It is a big game changer and retailers are beginning to accept this fact. Big Data analytics is now being applied at every stage of the retail process – working out what the popular products will be by predicting trends, forecasting where the demand will be for those products, optimizing pricing for a competitive edge, identifying the customers likely to be interested in them and working out the best way to approach them, taking their money and finally working out what to sell them next.
MD, M&B Footwear, Bhai Ajinder Singh says, “In the last 4-5 years, the company has invested a lot in technology because we realised going forward we have to think like a software company and not like a product company. All the value additions that are going to be captured by using the technology will be based on the quality of the data that we have and the quality of analysis we can do on top of that.”
Big Data is all about turning extremely large quantities of data into useful information. When companies aggregate data and analyse them effectively, patterns emerge, ideas are born, and fashion companies become trend setters. In an industry where the success of next season’s collection hinges on picking the right patterns, colours, fabrics, shapes and sizes, Big Data is a big deal. Fashion companies and retailers can leverage Big Data analytics to quickly understand which trends are gaining momentum and which ones are losing ground at any point in the product’s life cycle.
Director IT, Adidas Group India, Vishal Kapil says, “There are different ways and means in which people are keeping the data and we realise that having a harmonise data is a very big task.
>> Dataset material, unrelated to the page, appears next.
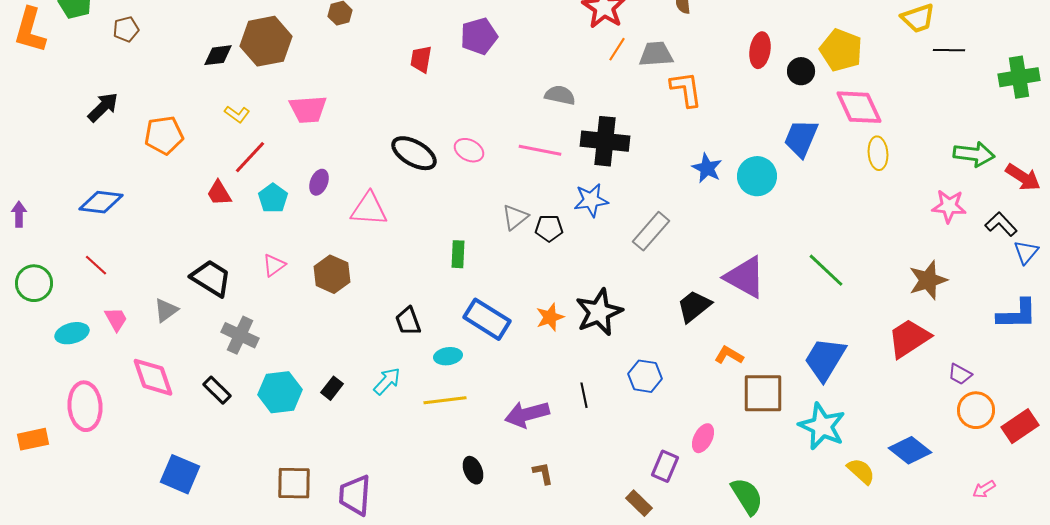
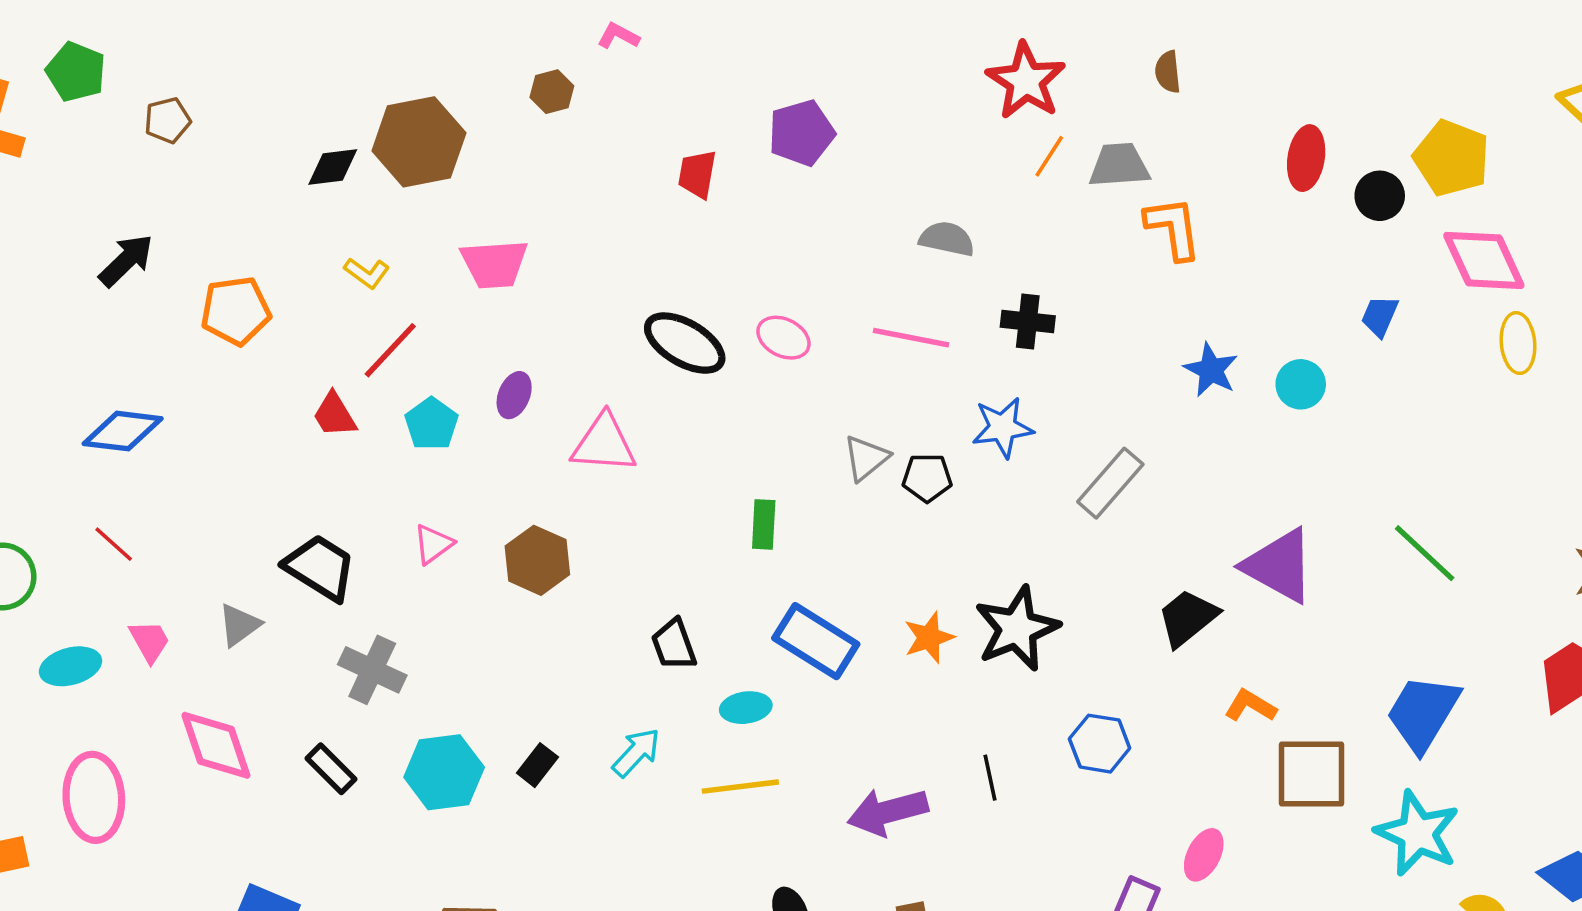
blue trapezoid: (801, 138) -> (1380, 316), size x0.6
black cross: (605, 141) -> (1028, 321), size x0.6
cyan circle: (757, 176) -> (1301, 384), size x0.7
It is not the internal data, there is a lot of external data as well on which your business is dependent. Data harmonisation just not spans only over enterprise level but on the partner level also. It is an exercise one must undertake in a fashion-oriented product because the advantages that comes along with it are multi-dimensional.”
Fashion companies today, understand that the more data they collect and analyse on the basis of their interactions and engagements with customers, more will the individual preferences become easier to predict, in a more comprehensive and detailed way than ever before.